4. Ghuluw (berlebih-lebihan)
Contoh dari point ini adalah madzab
khawarij dan syi’ah. Adapun khawarij, mereka ghuluw berlebihan dalam
memahami ayat-ayat peringatan dan ancaman. Mereka berpaling dari ayat-ayat
raja’ (pengharapan), janji pengampunan dan taubat sebagaimana Allah Subhannahu
wa Ta'ala berfirman, yang artinya: “Sesungguhnya Allah tidak mengampuni dosa
syirik, dan Dia mengampuni dosa yang selain dari (syirik) itu, bagi siapa yang
dikehendakiNya ...” (An-Nisa’: 48,116).
5. Tasyabuh dengan kaum kuffar
Tasyabbuh (menyerupai) kaum kuffar adalah sebab
yang paling menonjol terjatuhnya seorang kedalam bid’ah. Hal ini pulalah yang
terjadi di zaman kita sekarang ini. Karena mayoritas dari kalangan kaum
Muslimin taqlid kepada kaum kuffar pada amal-amal bid’ah dan syirik.

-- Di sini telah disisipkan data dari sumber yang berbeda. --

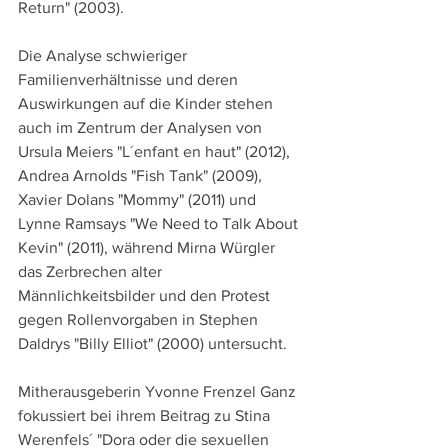
Return" (2003).
Die Analyse schwieriger 
Familienverhältnisse und deren 
Auswirkungen auf die Kinder stehen 
auch im Zentrum der Analysen von 
Ursula Meiers "L´enfant en haut" (2012), 
Andrea Arnolds "Fish Tank" (2009), 
Xavier Dolans "Mommy" (2011) und 
Lynne Ramsays "We Need to Talk About 
Kevin" (2011), während Mirna Würgler 
das Zerbrechen alter 
Männlichkeitsbilder und den Protest 
gegen Rollenvorgaben in Stephen 
Daldrys "Billy Elliot" (2000) untersucht.
Mitherausgeberin Yvonne Frenzel Ganz 
fokussiert bei ihrem Beitrag zu Stina 
Werenfels´ "Dora oder die sexuellen 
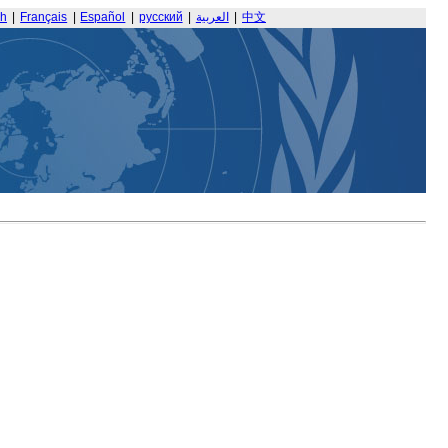
sh
|
Français
|
Español
|
русский
|
العربية
|
中文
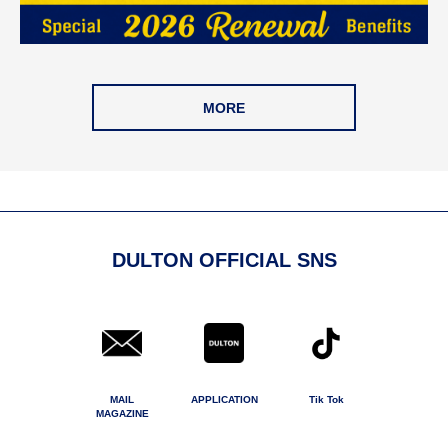
MORE
DULTON OFFICIAL SNS
MAIL
APPLICATION
Tik Tok
MAGAZINE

Seperti perayaan-perayaan ulang tahun (maulid) dan mengadakan hari-hari atau
minggu-minggu khusus dan perayaan serta peringatan bersejarah (menurut anggapan
mereka) seperti: peringatan Maulid Nabi. Isra’ Mi’raj, Nuzulul Qur’an dan yang
lainnya adalah meyerupai peringatan-peringatan kaum kuffar.
مَنْ
تَشَبَّهَ بِقَوْمٍ فَهُوَ مِنْهُمْ.
“Barangsiapa yang menyerupai suatu kaum
maka dia termasuk
mereka”. (Abu Dawud).
6. Menolak bid’ah
dengan bid’ah yang semisalnya atau bahkan yang lebih rusak
Contohnya ialah kaum Murji’ah,
Mu’tazilah, Musyabibhah dan Jahmiyyah. Kaum Murji’ah memulai bid’ahnya dalam
mensikapi orang-orang yang dizamannya, mereka berkata: “Kita tidak menghakimi
mereka dan kita kembalikan urusannya kepada Allah Subhannahu wa Ta'ala ”.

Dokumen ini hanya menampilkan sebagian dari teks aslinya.